In known devices of this kind, particularly in so far as the South African patents 82/3819 , 82/3968, 82/7811 and 82/8709, the Australian patent 84/00184 and German patents 31 12281 and 33 12575 are concerned, such constructions have been described.

Such devices, often complex to put into practice, only make it possible to minimize rejection of the harmonic currents in the mains and are far from requiring a perfectly sinusoidal input current, especially when the standardized variations of the mains voltage make themselves felt or when the output load does not belong exactly to the specified type.

Thus, such devices are only a palliative which makes it possible to comply, under very precise and specified conditions, with the less constraining standards which govern rejection of the harmonic currents in the mains. These devices are incapable of accepting any type of load, resistive such as a simple lamp, inductive such as an electric motor, capacitive such as the rectifier circuit of a stabilized power supply and non linear such as a fluorescent lamp, without causing considerable distortion of the current taken from the mains.

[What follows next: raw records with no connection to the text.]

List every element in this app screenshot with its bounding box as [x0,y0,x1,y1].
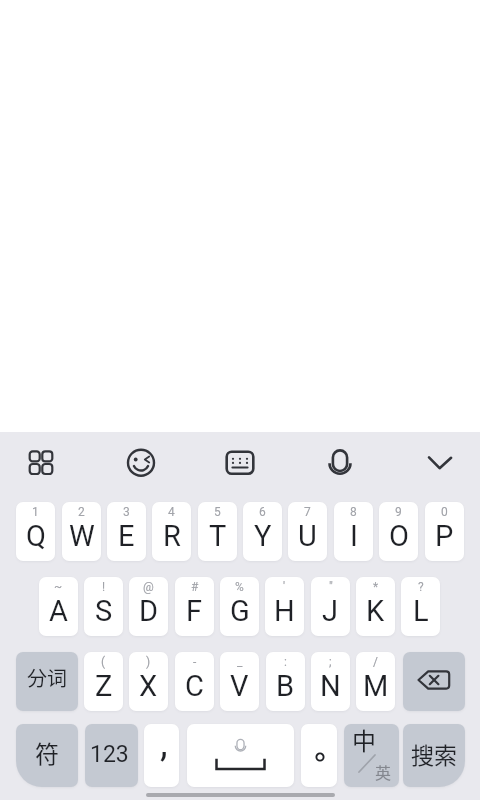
staticText: P [435,519,454,553]
button[interactable]: ) [129,652,168,711]
button[interactable]: / [356,652,395,711]
staticText: _ [237,655,243,669]
staticText: 7 [304,505,311,519]
button[interactable]: ' [265,577,304,636]
button[interactable]: ? [401,577,440,636]
button[interactable]: 5 [198,502,237,561]
button[interactable]: ~ [39,577,78,636]
staticText: B [276,669,295,703]
button[interactable] [111,433,171,493]
button[interactable] [11,433,71,493]
staticText: Z [95,669,113,703]
staticText: 英 [375,760,392,783]
staticText: - [193,655,197,669]
staticText: A [49,594,68,628]
staticText: E [118,519,135,553]
staticText: 中 [352,722,376,757]
button[interactable]: 中 [344,724,399,787]
button[interactable]: ; [311,652,350,711]
button[interactable] [187,724,294,787]
button[interactable]: 1 [16,502,55,561]
button[interactable]: 3 [107,502,146,561]
staticText: % [235,580,244,594]
button[interactable] [301,724,337,787]
button[interactable] [210,433,270,493]
button[interactable]: 分词 [16,652,78,711]
staticText: 符 [35,735,59,770]
staticText: ( [101,655,106,669]
staticText: # [191,580,199,594]
staticText: N [320,669,341,703]
button[interactable]: 123 [85,724,138,787]
staticText: Y [254,519,272,553]
button[interactable]: ( [84,652,123,711]
staticText: / [373,655,378,669]
staticText: 9 [395,505,402,519]
button[interactable]: 7 [288,502,327,561]
button[interactable]: # [175,577,214,636]
button[interactable] [310,433,370,493]
staticText: ~ [54,580,63,594]
button[interactable]: , [144,724,179,787]
button[interactable] [403,652,465,711]
staticText: X [139,669,158,703]
staticText: * [373,580,379,594]
button[interactable]: " [311,577,350,636]
button[interactable]: - [175,652,214,711]
staticText: 1 [32,505,39,519]
staticText: , [160,720,168,766]
button[interactable]: 8 [334,502,373,561]
button[interactable]: 2 [62,502,101,561]
staticText: T [209,519,227,553]
staticText: 123 [90,741,129,768]
staticText: G [230,594,250,628]
staticText: L [413,594,429,628]
staticText: 搜索 [411,737,457,770]
button[interactable]: 9 [379,502,418,561]
staticText: W [69,519,95,553]
staticText: 3 [123,505,130,519]
staticText: F [186,594,203,628]
staticText: 5 [214,505,221,519]
staticText: ? [418,580,424,594]
button[interactable]: @ [129,577,168,636]
staticText: M [363,669,389,703]
staticText: 4 [168,505,175,519]
staticText: O [389,519,409,553]
button[interactable] [410,433,470,493]
staticText: : [284,655,287,669]
staticText: 2 [78,505,85,519]
button[interactable]: 6 [243,502,282,561]
button[interactable]: 符 [16,724,78,787]
staticText: J [322,594,339,628]
staticText: ) [146,655,151,669]
button[interactable]: % [220,577,259,636]
staticText: D [139,594,159,628]
staticText: 0 [441,505,448,519]
staticText: 8 [350,505,357,519]
staticText: U [298,519,317,553]
button[interactable]: 0 [425,502,464,561]
staticText: S [95,594,113,628]
staticText: ; [329,655,332,669]
button[interactable]: _ [220,652,259,711]
button[interactable]: 4 [152,502,191,561]
staticText: R [163,519,181,553]
staticText: V [230,669,249,703]
staticText: 6 [259,505,266,519]
staticText: Q [26,519,46,553]
staticText: ' [283,580,286,594]
button[interactable]: ! [84,577,123,636]
button[interactable]: : [266,652,305,711]
button[interactable]: * [356,577,395,636]
staticText: C [185,669,204,703]
button[interactable]: 搜索 [403,724,465,787]
staticText: 分词 [27,663,67,692]
staticText: I [350,519,358,553]
staticText: " [329,580,333,594]
staticText: K [366,594,385,628]
staticText: ! [102,580,106,594]
staticText: H [274,594,295,628]
staticText: @ [143,580,154,594]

The device of the invention overcomes these drawbacks, which restrict the generalized use of such devices, especially when it is a question of installations comprising a large number of units, such as is the case in fluorescent lighting.

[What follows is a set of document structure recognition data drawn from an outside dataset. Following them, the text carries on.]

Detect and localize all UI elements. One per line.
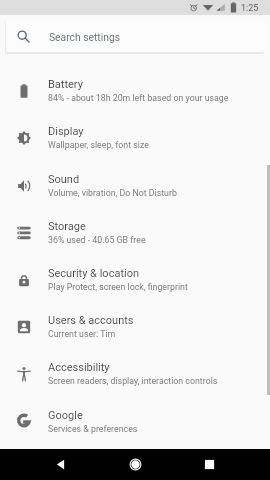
button[interactable]: Display <box>0 114 270 161</box>
staticText: 1:25 <box>241 3 259 14</box>
staticText: 84% - about 18h 20m left based on your u… <box>48 93 229 103</box>
staticText: Wallpaper, sleep, font size <box>48 140 149 150</box>
button[interactable]: Home <box>123 452 148 477</box>
button[interactable]: Security & location <box>0 256 270 303</box>
button[interactable]: Recent apps <box>197 452 222 477</box>
staticText: Play Protect, screen lock, fingerprint <box>48 282 188 292</box>
staticText: Volume, vibration, Do Not Disturb <box>48 188 177 198</box>
staticText: Current user: Tim <box>48 329 116 339</box>
button[interactable]: Search settings <box>6 21 265 52</box>
button[interactable]: Back <box>48 452 73 477</box>
staticText: Google <box>48 409 83 422</box>
staticText: Search settings <box>49 31 120 43</box>
staticText: Accessibility <box>48 361 110 374</box>
staticText: Services & preferences <box>48 424 138 434</box>
staticText: 36% used - 40.65 GB free <box>48 235 146 245</box>
staticText: Screen readers, display, interaction con… <box>48 376 218 386</box>
staticText: Battery <box>48 78 83 91</box>
button[interactable]: Users & accounts <box>0 303 270 350</box>
staticText: Display <box>48 125 84 138</box>
staticText: Users & accounts <box>48 314 134 327</box>
button[interactable]: Google <box>0 398 270 445</box>
button[interactable]: Battery <box>0 67 270 114</box>
button[interactable]: Accessibility <box>0 350 270 397</box>
button[interactable]: Sound <box>0 162 270 209</box>
staticText: Storage <box>48 220 86 233</box>
staticText: Sound <box>48 173 80 186</box>
staticText: Security & location <box>48 267 140 280</box>
button[interactable]: Storage <box>0 209 270 256</box>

This device, simple to construct, eradicates practically completely the harmonic currents which it would be capable of rejecting in the mains, over an input voltage range from -60% to +30% of the rated value, whereas international standards set a range of -10% to +10%. Furthermore, this device accepts at the output any type of load, resistive, inductive, capacitive or non linear without appreciable distortion of the current taken from the mains.

To attain this result, the device according to the device comprises an electronic chopping converter whose biased input is shunted by a buffer circuit formed by at least two capacitors capable of being charged in series by the mains current supply line and capable of being discharged in parallel across the input of said converter, said buffer.-circuit is itself loaded by two rectifier circuits mounted so that the addition of their output signals occt&rs at the level of said buffer circuit and the input of said converter. The input of the first rectifier circuit is fed by the AC mains whereas the input of the second rectifier circuit is fed by a fraction of the high frequency energy delivered at the output of said converter. The common point to one and other rectifier circuit is high frequency decoupled by a capacitor connected between said common point and the input terminals. of said converter.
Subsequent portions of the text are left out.